Return missing number in array of integers 1 - 9 [closed]

Question

I ran the code using different arrays missing a number between 1 - 9, but it kept returning -1.

function findMissing(arrOfNumbers) {
  const integers = [0, 1, 2, 3, 4, 5, 6, 7, 8, 9];
  for (let index = 0; index < arrOfNumbers.length; index++) {
    if (integers[index] !== arrOfNumbers[index]) {
      return integers[index];
    }
    return -1;
  }
}

console.log(findMissing([0, 1, 3, 4, 6, 7, 8, 9])); //returns -1 instead of 5

Answer 1

If I understood the problem, you want missing elements from array 2. if so, simply use,

arr1.filter(x=> !arr2.includes(x));

In your case

const array1 = [0, 1, 2, 3, 4, 5, 6, 7, 8, 9];
const array2 = [0, 1, 3, 4, 6, 7, 8, 9];
const result = array1.filter(x=> !array2.includes(x)); // returns 2 , 5

console.log(result)

Answer 2

You can spread the array over an object and compare the key and value pairs of the object.

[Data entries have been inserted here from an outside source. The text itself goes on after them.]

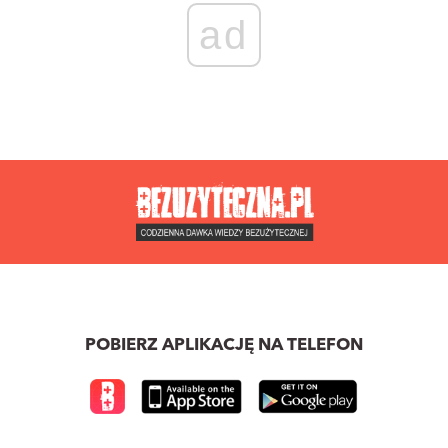
ad
POBIERZ APLIKACJĘ NA TELEFON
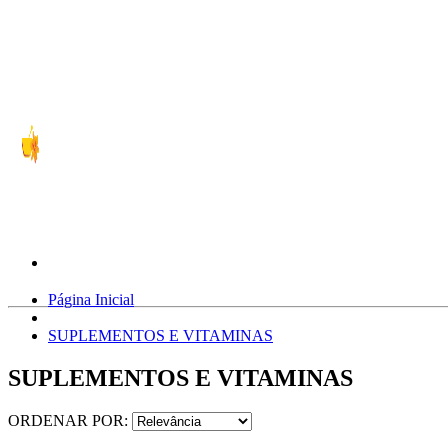
Página Inicial
SUPLEMENTOS E VITAMINAS
SUPLEMENTOS E VITAMINAS
ORDENAR POR:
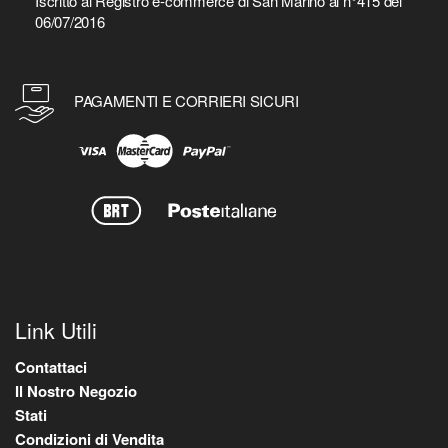
Iscritto al Registro e-commerce di San Marino al n°415 del
06/07/2016
PAGAMENTI E CORRIERI SICURI
Link Utili
Contattaci
Il Nostro Negozio
Stati
Condizioni di Vendita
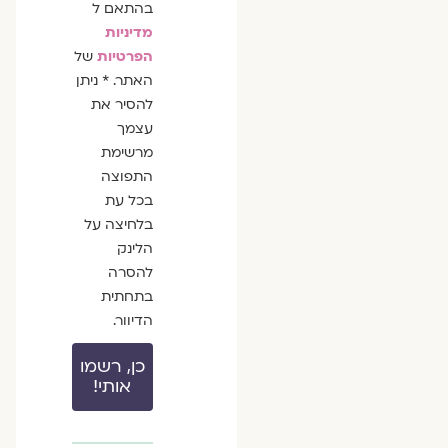
בהתאם ל
מדיניות
הפרטיות
של
האתר. * ניתן
להסיר את
עצמך
מרשימת
התפוצה
בכל עת
בלחיצה על
הלינק
להסרה
בתחתית
הדיוור.
כן, רשמו
אותי!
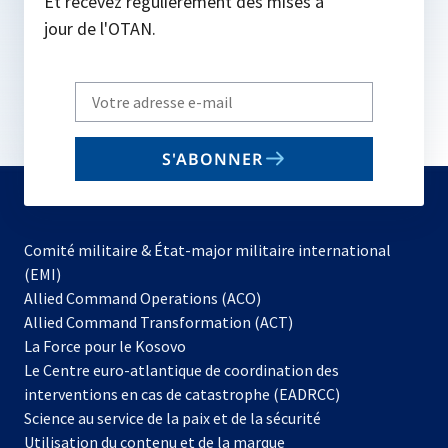
Et recevez régulièrement des mises à
jour de l'OTAN.
Write
your
email
S'ABONNER
to
subscribe
Comité militaire & État-major militaire international
(EMI)
s’ouvre
Allied Command Operations (ACO)
dans
Allied Command Transformation (ACT)
s’ouvre
un
La Force pour le Kosovo
dans
nouvel
Le Centre euro-atlantique de coordination des
un
onglet
interventions en cas de catastrophe (EADRCC)
nouvel
Science au service de la paix et de la sécurité
onglet
Utilisation du contenu et de la marque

If key and value are different then that means some value is missing in the input array that is out of range. Note the use of !=, it is intentional to compare values and not types.

function findMissing(arrOfNumbers) {
  const obj = {...arrOfNumbers};
  for(const [key, val] of Object.entries(obj)) {
    if(key != val) {
      return key;
    }
  }
  return -1;
}

// returns 2 since it is the first missing value in the order
console.log(findMissing([0, 1, 3, 4, 6, 7, 8, 9]));